The original building on the site was a medieval guildhall completed in 1612. After significant industrial growth in the middle of the 19th century, as the silk industry and then the brick-making industry developed, civic leaders decided to replace the very dilapidated guildhall with a new structure.

The new building, which was designed by William Ford Poulton and William Henry Woodman in the Gothic style and built with red bricks from local sources, was officially opened by Lord Braybrooke on 6 June 1860. The design involved a symmetrical main frontage with six bays facing onto the Market Square; the central section of four bays, which slightly projected forward, featured pointed arched openings allowing access to the markets on the ground floor, flanked by full-height buttresses, and cross-windows on the first floor with trefoils and steep gables above. There was a 26 m central clock tower with a four-sided clock with quarter-chimes, designed and manufactured by Tuckers of Theobalds Road in London and a flèche above.
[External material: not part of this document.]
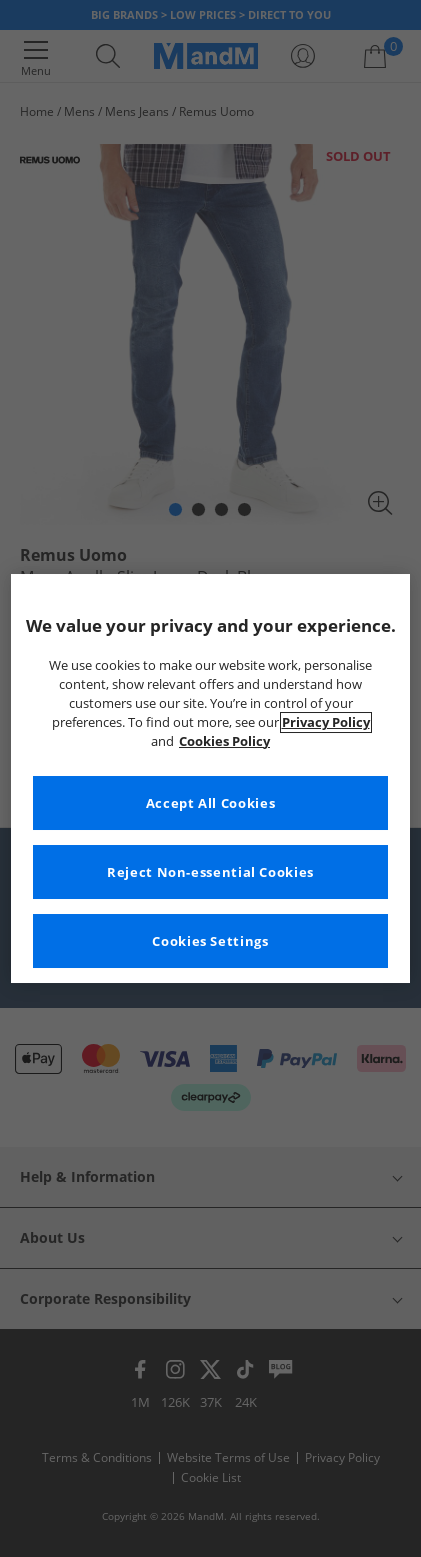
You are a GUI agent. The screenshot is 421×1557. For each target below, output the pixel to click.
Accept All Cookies (210, 803)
Internally, the principal rooms were an assembly hall with a hammerbeam roof, on the north side of the building on the first floor, and a council chamber, on the west side of the building on the first floor.

The borough council, which met in the town hall, was reformed under the Municipal Corporations Act 1883. The building contained the local police station until it relocated to Rectory Road in 1905, at which time the former police superintendent's office on the ground floor was converted into a mayor's parlour. Queen Elizabeth II, accompanied by the Duke of Edinburgh, visited the town hall and met civic officials on 26 June 1962.

The building continued to serve as the headquarters of Wokingham Municipal Borough Council for much of the 20th century until the council moved to new council offices on Wellington Road in 1965.

Following the local government reorganisation implemented under the Local Government Act 1972, the council offices on Wellington Road became the new home of the enlarged Wokingham District Council in 1974 and the town hall became the home of the new parish council, which was designated Wokingham Town Council. The building also contained the local fire station until it moved to Denton Road in July 1990.

Important works of art in the town hall include portraits by Godfrey Kneller of King George I and of John Churchill, 1st Duke of Marlborough, a portrait by Michael Dahl of Sarah Churchill, Duchess of Marlborough and a portrait by Anthony van Dyck depicting a lady and a child.

==In popular culture==
The area outside the town hall was a venue in the 1970 film, See No Evil starring Mia Farrow.